What do you have to have in place to iterate on a product in an efficient way? Focus on the tools around your product (build tools, versioning, analytics) to reduce friction/barriers to deliver betas/updates. Build automation around your development process (i.e., push updates out instead of waiting for devs to pull down?). TestFlight + GitHub.
Mobile: Put heavy data work / logic on server-side so that you are delivering post-logic data objects to the app instead of putting a lot of logic in the app that has to be updated often. Data-driven (drop data onto server, THEN do things to it).
High-fidelity mockups: Great design will make your app better, but if you’re counting on design to make your app great you’ve failed before you’ve begun.
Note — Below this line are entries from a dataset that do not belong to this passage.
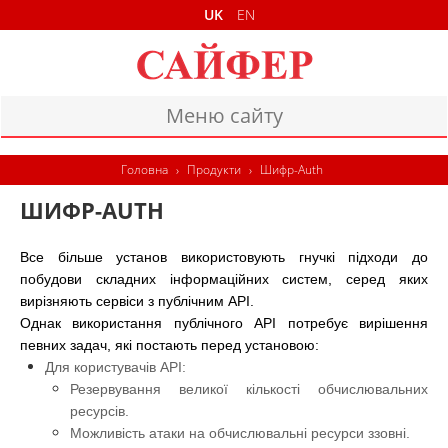
UK
EN
Меню сайту
ГОЛОВНА
Головна
›
Продукти
›
Шифр-Auth
ПРОДУКТИ
ШИФР-AUTH
ДОКУМЕНТИ
Все більше установ використовують гнучкі підходи до
побудови складних інформаційних систем, серед яких
КОНТАКТИ
вирізняють сервіси з публічним API.
Однак використання публічного API потребує вирішення
певних задач, які постають перед установою:
Для користувачів API:
Резервування великої кількості обчислювальних
ресурсів.
Можливість атаки на обчислювальні ресурси ззовні.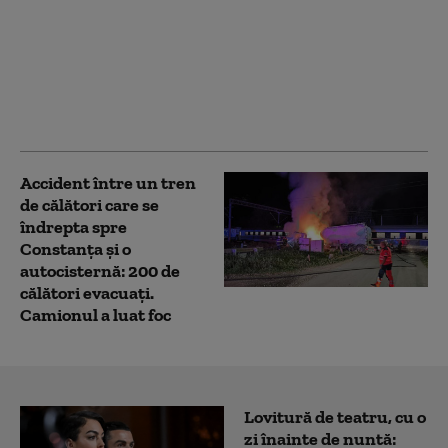
procurorilor Gigi
Valentin Ştefan şi
Teodor Niţă: șeful CJ
Constanța, Florin
Mitroi, vizat. Reacția
Consiliului
Accident între un tren
de călători care se
îndrepta spre
Constanţa şi o
autocisternă: 200 de
călători evacuaţi.
Camionul a luat foc
Lovitură de teatru, cu o
zi înainte de nuntă: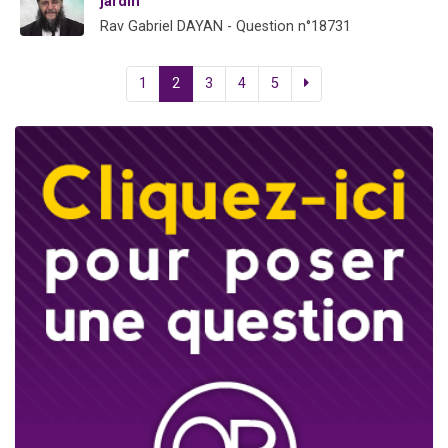
jardin
Rav Gabriel DAYAN - Question n°18731
1
2
3
4
5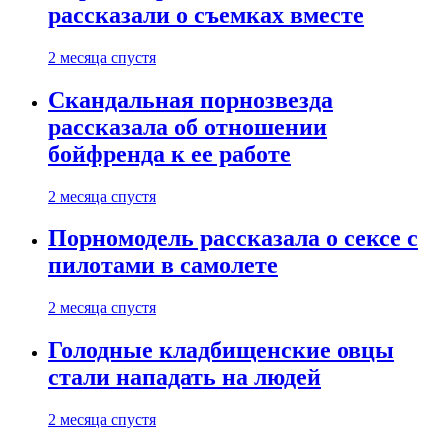
рассказали о съемках вместе
2 месяца спустя
Скандальная порнозвезда
рассказала об отношении
бойфренда к ее работе
2 месяца спустя
Порномодель рассказала о сексе с
пилотами в самолете
2 месяца спустя
Голодные кладбищенские овцы
стали нападать на людей
2 месяца спустя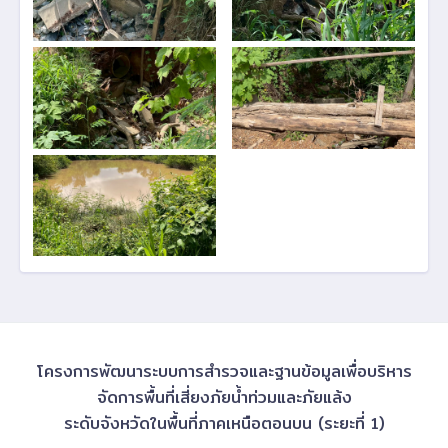
โครงการพัฒนาระบบการสำรวจและฐานข้อมูลเพื่อบริหาร
จัดการพื้นที่เสี่ยงภัยน้ำท่วมและภัยแล้ง
ระดับจังหวัดในพื้นที่ภาคเหนือตอนบน (ระยะที่ 1)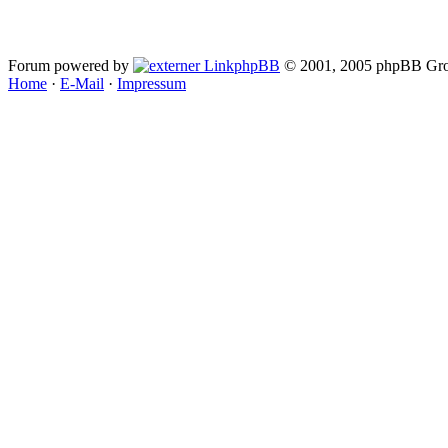
Forum powered by
phpBB
© 2001, 2005 phpBB Gro
Home
·
E-Mail
·
Impressum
Then we broke down into a conversation about the advantages of mobile apps…
Analytics: Apps should support a way to measure which users it is serving and what it is doing for them and start out measuring the success of that core.
Pick a single, easy win by identifying the core of what the app should do (subset of tasks users will use in mobile), build stuff on top.
Testing: Back-end developers need completely automated unit testing so that test-driven development reinforces whether or not a developer can be confident in his work. Front-end developers may not find test-driven development as useful: UI-drive tests not as useful/complex to build. Beta/usability testing, QA, and analytics are better ways to do “test-driven” front-end development. Automated unit testing tied to diffs (test what has changed in addition to standard paths)?
Feedback: If you probe beta testers with specific questions (What did you think about using this feature/option?) instead of a general open form for feedback is much more successful and provides richer information.